Macrophage subpopulations in pediatric patients with lupus nephritis and other inflammatory diseases affecting the kidney

BACKGROUND

Macrophages play an important role in the pathogenesis of lupus nephritis (LN), but less is known about macrophage subtypes in pediatric LN. Here we compared renal inflammation in LN with other inflammatory pediatric kidney diseases and assessed whether inflammation correlates with clinical parameters.

METHODS

Using immunofluorescence microscopy, we analyzed renal biopsies from 20 pediatric patients with lupus nephritis (ISN/RPS classes II-V) and pediatric controls with other inflammatory kidney diseases for infiltration with M1-like (CD68 + /CD206 - , CD68 + /CD163 -), M2a-like (CD206 + /CD68 +), and M2c-like macrophages (CD163 + /CD68 +) as well as CD3 + T-cells, CD20 + B-cells, and MPO + neutrophilic granulocytes. In addition, the correlation of macrophage infiltration with clinical parameters at the time of renal biopsy, e.g., eGFR and serum urea, was investigated. Macrophage subpopulations were compared with data from a former study of adult LN patients.

RESULTS

The frequency of different macrophage subtypes in biopsies of pediatric LN was dependent on ISN/RPS class and showed the most pronounced M1-like macrophage infiltration in patients with LN class IV, whereas M2c-like macrophages were most abundant in class III and IV. Interestingly, on average, only half as many macrophages were found in renal biopsies of pediatric LN compared to adult patients with LN. The distribution of frequencies of macrophage subpopulations, however, was different for CD68 + CD206 + (M2a-like) but comparable for CD68 + CD163 - (M1-like) CD68 + CD163 + (M2c-like) cells in pediatric and adult patients.
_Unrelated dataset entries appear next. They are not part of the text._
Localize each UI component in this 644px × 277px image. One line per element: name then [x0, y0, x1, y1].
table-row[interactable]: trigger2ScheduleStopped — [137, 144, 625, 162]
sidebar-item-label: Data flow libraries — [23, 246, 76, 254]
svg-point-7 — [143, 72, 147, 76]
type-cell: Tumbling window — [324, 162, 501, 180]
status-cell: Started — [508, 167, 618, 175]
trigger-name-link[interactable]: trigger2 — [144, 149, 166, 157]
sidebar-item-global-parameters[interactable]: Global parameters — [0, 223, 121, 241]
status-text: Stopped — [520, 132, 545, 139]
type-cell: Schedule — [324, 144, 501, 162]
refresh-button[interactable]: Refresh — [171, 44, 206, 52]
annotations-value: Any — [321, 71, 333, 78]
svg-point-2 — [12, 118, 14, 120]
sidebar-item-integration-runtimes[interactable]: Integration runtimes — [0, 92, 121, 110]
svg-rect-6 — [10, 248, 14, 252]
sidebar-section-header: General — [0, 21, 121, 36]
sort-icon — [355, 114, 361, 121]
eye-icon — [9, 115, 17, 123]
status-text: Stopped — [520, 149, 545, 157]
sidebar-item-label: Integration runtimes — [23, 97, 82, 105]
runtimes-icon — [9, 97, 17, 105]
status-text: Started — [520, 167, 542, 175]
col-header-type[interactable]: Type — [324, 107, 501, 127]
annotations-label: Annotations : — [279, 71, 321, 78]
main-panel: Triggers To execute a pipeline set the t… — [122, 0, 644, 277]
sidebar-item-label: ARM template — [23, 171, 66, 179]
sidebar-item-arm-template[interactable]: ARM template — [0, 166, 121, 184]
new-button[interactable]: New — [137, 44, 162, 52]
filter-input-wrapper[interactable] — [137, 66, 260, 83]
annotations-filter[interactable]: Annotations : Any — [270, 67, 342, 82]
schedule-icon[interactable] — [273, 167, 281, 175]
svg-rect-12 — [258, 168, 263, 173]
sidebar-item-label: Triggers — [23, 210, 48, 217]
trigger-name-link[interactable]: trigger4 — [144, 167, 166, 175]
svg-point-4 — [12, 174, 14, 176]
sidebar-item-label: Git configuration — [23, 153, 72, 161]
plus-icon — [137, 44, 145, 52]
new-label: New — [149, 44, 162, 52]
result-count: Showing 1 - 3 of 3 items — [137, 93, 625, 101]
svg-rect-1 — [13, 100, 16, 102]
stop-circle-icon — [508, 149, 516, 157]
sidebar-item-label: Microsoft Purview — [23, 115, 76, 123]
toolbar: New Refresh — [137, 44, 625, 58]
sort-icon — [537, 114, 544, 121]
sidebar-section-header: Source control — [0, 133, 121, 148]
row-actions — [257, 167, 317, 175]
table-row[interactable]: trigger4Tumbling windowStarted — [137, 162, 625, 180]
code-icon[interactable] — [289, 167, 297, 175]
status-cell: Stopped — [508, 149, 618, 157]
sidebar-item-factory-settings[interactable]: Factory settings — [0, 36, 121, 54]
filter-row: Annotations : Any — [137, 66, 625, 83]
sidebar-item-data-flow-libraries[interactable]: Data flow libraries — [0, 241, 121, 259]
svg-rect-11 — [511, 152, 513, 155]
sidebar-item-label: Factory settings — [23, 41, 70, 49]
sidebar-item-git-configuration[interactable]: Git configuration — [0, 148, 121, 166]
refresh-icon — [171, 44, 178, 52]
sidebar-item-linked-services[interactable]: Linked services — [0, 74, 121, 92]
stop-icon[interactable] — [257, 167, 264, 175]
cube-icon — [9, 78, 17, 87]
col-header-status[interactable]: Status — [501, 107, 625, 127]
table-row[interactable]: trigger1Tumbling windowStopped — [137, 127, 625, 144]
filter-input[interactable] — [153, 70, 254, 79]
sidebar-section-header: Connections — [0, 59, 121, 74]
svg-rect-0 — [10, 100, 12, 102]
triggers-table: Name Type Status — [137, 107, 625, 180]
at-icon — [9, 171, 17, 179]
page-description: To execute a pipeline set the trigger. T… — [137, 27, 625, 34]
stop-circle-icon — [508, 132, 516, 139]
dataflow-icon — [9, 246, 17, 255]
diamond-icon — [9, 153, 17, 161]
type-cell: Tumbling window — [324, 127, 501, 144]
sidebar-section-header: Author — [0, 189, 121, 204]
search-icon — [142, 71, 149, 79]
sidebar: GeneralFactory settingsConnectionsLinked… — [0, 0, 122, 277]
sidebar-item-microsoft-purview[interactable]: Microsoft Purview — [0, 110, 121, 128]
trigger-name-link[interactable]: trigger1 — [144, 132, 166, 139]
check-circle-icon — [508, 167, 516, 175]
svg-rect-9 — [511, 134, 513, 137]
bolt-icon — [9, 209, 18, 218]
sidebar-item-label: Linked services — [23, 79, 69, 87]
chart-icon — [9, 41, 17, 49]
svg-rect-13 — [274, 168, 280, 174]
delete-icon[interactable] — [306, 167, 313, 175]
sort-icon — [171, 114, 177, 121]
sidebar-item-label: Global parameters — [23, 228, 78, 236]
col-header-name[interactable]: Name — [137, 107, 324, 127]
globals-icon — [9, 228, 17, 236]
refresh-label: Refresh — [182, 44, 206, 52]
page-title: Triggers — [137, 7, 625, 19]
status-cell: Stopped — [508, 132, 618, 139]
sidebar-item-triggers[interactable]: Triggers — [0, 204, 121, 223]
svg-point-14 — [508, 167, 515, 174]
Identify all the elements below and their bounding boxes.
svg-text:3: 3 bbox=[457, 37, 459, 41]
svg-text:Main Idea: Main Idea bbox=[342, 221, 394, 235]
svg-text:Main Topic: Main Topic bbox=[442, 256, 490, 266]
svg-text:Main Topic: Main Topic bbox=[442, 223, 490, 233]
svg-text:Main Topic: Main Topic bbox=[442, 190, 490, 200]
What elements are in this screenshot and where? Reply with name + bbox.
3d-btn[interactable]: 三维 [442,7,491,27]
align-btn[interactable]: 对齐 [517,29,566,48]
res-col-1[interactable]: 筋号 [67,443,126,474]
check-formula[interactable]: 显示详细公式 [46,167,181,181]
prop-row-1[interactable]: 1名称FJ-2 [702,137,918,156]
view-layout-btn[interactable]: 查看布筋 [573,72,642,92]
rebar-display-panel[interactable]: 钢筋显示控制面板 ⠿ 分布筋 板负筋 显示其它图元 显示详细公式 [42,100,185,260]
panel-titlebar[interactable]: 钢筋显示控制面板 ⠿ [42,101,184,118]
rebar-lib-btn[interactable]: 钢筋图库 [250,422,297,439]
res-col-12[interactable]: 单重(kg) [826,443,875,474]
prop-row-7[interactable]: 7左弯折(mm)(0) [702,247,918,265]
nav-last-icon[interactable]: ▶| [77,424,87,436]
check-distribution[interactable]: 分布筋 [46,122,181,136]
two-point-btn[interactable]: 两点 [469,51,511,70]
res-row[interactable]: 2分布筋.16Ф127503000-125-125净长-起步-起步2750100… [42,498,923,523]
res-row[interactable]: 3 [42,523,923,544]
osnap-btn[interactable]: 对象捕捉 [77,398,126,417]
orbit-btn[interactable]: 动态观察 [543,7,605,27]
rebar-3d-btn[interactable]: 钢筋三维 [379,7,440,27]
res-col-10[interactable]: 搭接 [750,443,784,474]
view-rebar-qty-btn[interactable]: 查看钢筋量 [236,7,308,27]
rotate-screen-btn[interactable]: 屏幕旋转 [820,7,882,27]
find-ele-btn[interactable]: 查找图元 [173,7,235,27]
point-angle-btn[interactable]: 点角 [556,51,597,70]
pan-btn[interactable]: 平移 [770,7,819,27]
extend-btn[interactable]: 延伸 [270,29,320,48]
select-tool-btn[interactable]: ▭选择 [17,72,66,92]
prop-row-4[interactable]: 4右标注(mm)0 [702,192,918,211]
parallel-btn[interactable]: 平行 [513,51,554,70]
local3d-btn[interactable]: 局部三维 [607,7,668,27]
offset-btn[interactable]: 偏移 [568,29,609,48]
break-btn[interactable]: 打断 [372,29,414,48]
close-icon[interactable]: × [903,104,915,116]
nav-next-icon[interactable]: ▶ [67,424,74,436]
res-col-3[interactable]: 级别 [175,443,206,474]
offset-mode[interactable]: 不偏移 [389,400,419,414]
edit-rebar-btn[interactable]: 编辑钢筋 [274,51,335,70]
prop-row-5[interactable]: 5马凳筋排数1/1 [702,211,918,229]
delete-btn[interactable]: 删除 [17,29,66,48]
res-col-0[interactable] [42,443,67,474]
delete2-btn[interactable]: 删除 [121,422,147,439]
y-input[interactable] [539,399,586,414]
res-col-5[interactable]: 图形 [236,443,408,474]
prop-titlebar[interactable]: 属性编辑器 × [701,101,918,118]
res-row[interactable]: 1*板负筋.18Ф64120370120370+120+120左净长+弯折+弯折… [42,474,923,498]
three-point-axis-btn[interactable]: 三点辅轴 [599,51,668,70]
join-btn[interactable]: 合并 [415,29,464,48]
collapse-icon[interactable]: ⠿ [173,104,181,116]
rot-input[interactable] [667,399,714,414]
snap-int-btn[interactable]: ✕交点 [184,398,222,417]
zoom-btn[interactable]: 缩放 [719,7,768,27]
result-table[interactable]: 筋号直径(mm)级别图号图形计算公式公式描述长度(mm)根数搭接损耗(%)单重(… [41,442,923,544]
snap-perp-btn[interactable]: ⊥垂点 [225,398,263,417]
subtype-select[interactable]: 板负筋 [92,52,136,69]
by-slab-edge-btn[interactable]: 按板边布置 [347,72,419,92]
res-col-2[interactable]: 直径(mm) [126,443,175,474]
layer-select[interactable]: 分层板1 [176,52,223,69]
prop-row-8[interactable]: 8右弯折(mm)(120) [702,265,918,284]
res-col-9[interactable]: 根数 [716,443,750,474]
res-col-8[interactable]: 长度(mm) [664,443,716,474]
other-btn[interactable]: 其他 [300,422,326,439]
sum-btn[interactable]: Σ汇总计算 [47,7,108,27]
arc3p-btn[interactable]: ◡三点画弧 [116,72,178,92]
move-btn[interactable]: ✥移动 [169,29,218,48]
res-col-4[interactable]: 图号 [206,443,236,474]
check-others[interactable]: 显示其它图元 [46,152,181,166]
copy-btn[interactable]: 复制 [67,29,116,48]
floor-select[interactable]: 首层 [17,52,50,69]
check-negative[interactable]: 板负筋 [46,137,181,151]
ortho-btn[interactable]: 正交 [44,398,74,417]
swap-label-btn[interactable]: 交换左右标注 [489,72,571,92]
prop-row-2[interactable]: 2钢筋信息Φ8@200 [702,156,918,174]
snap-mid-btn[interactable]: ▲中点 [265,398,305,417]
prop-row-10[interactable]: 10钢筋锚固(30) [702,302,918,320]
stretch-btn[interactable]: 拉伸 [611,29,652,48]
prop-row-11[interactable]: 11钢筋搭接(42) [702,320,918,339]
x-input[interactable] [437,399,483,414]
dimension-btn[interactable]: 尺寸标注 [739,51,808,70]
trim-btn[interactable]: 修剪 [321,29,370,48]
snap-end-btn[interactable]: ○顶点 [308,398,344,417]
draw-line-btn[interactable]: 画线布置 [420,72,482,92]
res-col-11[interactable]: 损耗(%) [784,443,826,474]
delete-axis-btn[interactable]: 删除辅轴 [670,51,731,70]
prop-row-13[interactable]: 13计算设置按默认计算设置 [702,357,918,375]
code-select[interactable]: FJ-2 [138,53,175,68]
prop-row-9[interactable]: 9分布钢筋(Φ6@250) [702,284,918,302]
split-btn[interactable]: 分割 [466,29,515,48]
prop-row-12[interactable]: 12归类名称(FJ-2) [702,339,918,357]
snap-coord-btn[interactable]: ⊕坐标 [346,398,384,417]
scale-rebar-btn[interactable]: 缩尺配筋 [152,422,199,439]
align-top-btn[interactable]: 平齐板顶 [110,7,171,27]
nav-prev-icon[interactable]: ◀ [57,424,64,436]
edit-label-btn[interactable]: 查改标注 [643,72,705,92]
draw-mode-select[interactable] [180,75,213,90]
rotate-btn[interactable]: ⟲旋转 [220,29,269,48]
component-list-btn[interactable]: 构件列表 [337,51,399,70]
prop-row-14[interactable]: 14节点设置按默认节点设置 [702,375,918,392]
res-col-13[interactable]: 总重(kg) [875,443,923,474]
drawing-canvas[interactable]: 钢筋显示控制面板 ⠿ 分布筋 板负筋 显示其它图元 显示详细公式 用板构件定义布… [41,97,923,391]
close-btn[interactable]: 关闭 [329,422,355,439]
Compared to other inflammatory kidney diseases in children, fewer macrophages and other inflammatory cells were found in kidney biopsies of LN. Depending on the disease, the frequency of individual immune cell types varied, but we were unable to confirm disease-specific inflammatory signatures in our study due to the small number of pediatric cases. Worsened renal function, measured as elevated serum urea and decreased eGFR, correlated particularly strongly with the number of CD68 + /CD163 - M1-like macrophages and CD20 + B cells in pediatric inflammatory kidney disease.

CONCLUSION

Although M1-like macrophages play a greater role in pediatric LN patients than in adult LN patients, M2-like macrophages appear to be key players and are more abundant in other pediatric inflammatory kidney diseases compared to LN.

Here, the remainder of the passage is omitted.